The helmet/bicycle lights are different than the automotive grade lights in that they only run on 8.4V and have a simple driver. The larger lights like the 10W emitters and combo bars use a broad input voltage range driver and have much greater mass in the heat sinking. They are also tougher and heavier and I suspect more vibration tolerant.
As far as my headlight goes, I did not make it specifically for night riding, but as a replacement if I needed something for an enduro or occasional ride where one is required. For pure output you can do a lot better in the space occupied by the number plate with a variety of LED arrays of different shapes and sizes and some basic bracket work, keeping power within the range of the stator of course.

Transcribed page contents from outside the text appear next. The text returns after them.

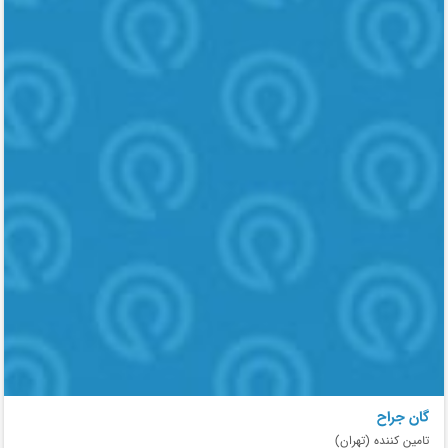
گان جراح
تامین کننده (تهران)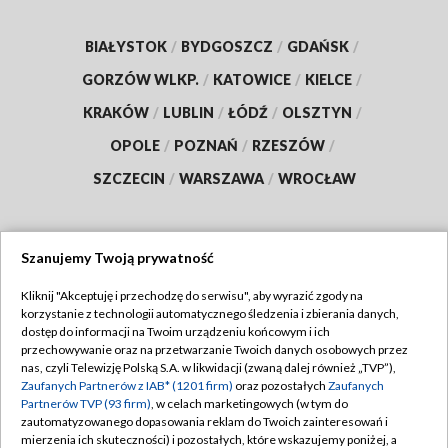
BIAŁYSTOK
/
BYDGOSZCZ
/
GDAŃSK
/
GORZÓW WLKP.
/
KATOWICE
/
KIELCE
/
KRAKÓW
/
LUBLIN
/
ŁÓDŹ
/
OLSZTYN
/
OPOLE
/
POZNAŃ
/
RZESZÓW
/
SZCZECIN
/
WARSZAWA
/
WROCŁAW
Szanujemy Twoją prywatność
Dołącz do nas:
Kliknij "Akceptuję i przechodzę do serwisu", aby wyrazić zgody na
korzystanie z technologii automatycznego śledzenia i zbierania danych,
TVP
dostęp do informacji na Twoim urządzeniu końcowym i ich
Abonament TVP
przechowywanie oraz na przetwarzanie Twoich danych osobowych przez
Regulamin TVP
nas, czyli Telewizję Polską S.A. w likwidacji (zwaną dalej również „TVP”),
Emisja w TVP
Polityka prywatności
Zaufanych Partnerów z IAB* (1201 firm)
oraz pozostałych
Zaufanych
Partnerów TVP (93 firm)
, w celach marketingowych (w tym do
Centrum informacji TVP
Moje zgody
zautomatyzowanego dopasowania reklam do Twoich zainteresowań i
mierzenia ich skuteczności) i pozostałych, które wskazujemy poniżej, a
Naziemna Telewizja Cyfrowa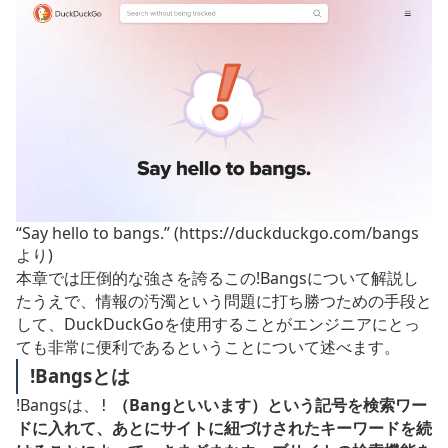
“Say hello to bangs.” (https://duckduckgo.com/bangs
より)
本章では圧倒的な強さを誇るこの!Bangsについて解説し
たうえで、情報の汚濁という問題に打ち勝つための手段と
して、DuckDuckGoを使用することがエンジニアにとっ
ても非常に便利であるということについて述べます。
!Bangsとは
!Bangsは、
（Bangといいます）という記号を検索ワー
!
ドに入れて、あとにサイトに紐づけされたキーワードを続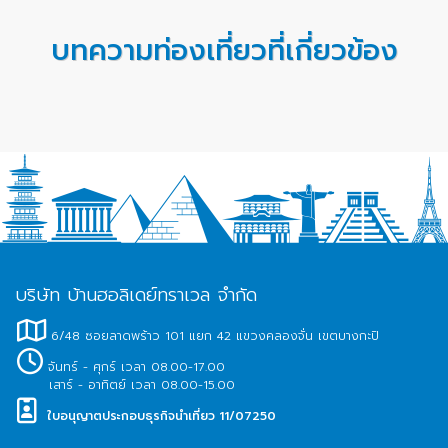
บทความท่องเที่ยวที่เกี่ยวข้อง
บริษัท บ้านฮอลิเดย์ทราเวล จำกัด
6/48 ซอยลาดพร้าว 101 แยก 42 แขวงคลองจั่น เขตบางกะปิ
จันทร์ - ศุกร์ เวลา 08.00-17.00
เสาร์ - อาทิตย์ เวลา 08.00-15.00
ใบอนุญาตประกอบธุรกิจนำเที่ยว 11/07250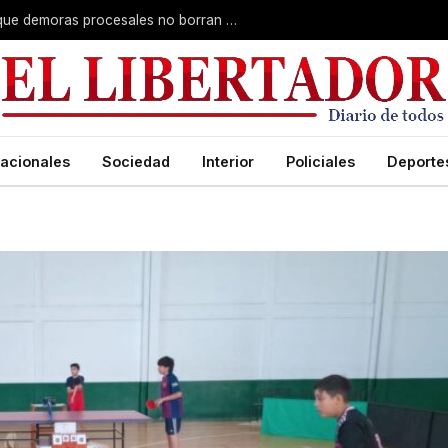
Superior Tribunal de Justicia: deciden que demoras procesales no borran delitos graves
acionales
Sociedad
Interior
Policiales
Deporte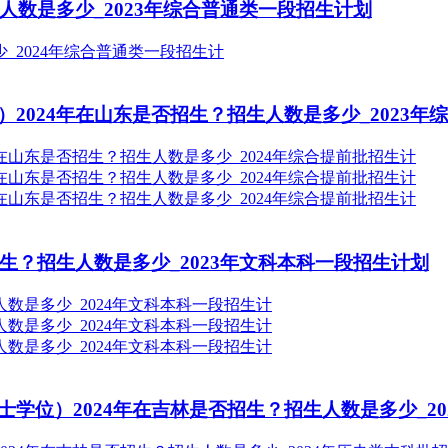
人数是多少_2023年综合普通类一段招生计划
2024年在山东是否招生？招生人数是多少_2023年
生？招生人数是多少_2023年文科本科一段招生计划
学位）2024年在吉林是否招生？招生人数是多少_20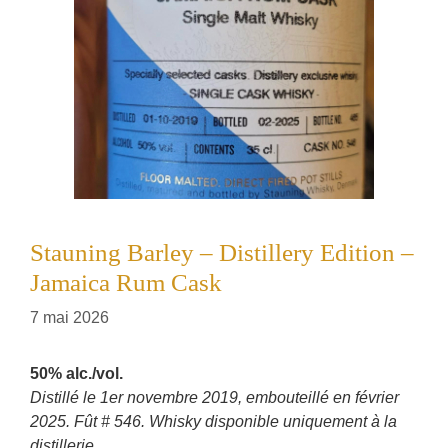
Stauning Barley – Distillery Edition –
Jamaica Rum Cask
7 mai 2026
50% alc./vol.
Distillé le 1er novembre 2019, embouteillé en février
2025. Fût # 546. Whisky disponible uniquement à la
distillerie.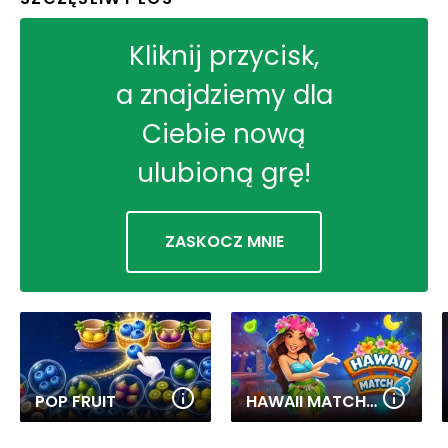
Kliknij przycisk,
a znajdziemy dla
Ciebie nową
ulubioną grę!
ZASKOCZ MNIE
POP FRUIT
HAWAII MATCH 6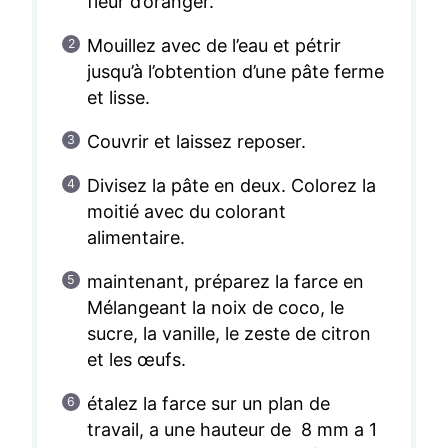
fleur d’oranger.
Mouillez avec de l’eau et pétrir
jusqu’à l’obtention d’une pâte ferme
et lisse.
Couvrir et laissez reposer.
Divisez la pâte en deux. Colorez la
moitié avec du colorant
alimentaire.
maintenant, préparez la farce en
Mélangeant la noix de coco, le
sucre, la vanille, le zeste de citron
et les œufs.
étalez la farce sur un plan de
travail, a une hauteur de 8 mm a 1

I chose to use a small bar because it will be shared between Steve Beane and myself for night shifts in the 24hr, and will mount to our Flexbars, and will not require removal of any OEM headlight or number plate. Rapid R&R with no interference to brake line was also a design goal. What also is required is a rectifier of adequate rating for the existing AC light ckt., and the DC output for the light MUST be isolated from the frame ground. No big deal as the lights case is isolated from its DC gnd. A regulator is not needed because of the 9-48v input range of most of the lights, and the small AC regulator in the system does a good job of keeping the input low enough so the output DC does not exceed 18v on my bike at least. You can add some filter caps to smooth some flicker at idle but it really not necessary.
From my limited experience I would say get your helmet light setup first, you need that for sure. Then depending on terrain and speed look into a higher power array on the bike.
Here is a pic of my simple headlight. Two cheap 10W clones of the original VisionX Solstice. Onboard rectifier. My harness is mostly cut down to minimal but I added a waterproof coaxial power connector for secure and rapid R&R. No switch its just on all the time, simple. Been beaten and shaken up pretty good and seems solid so far.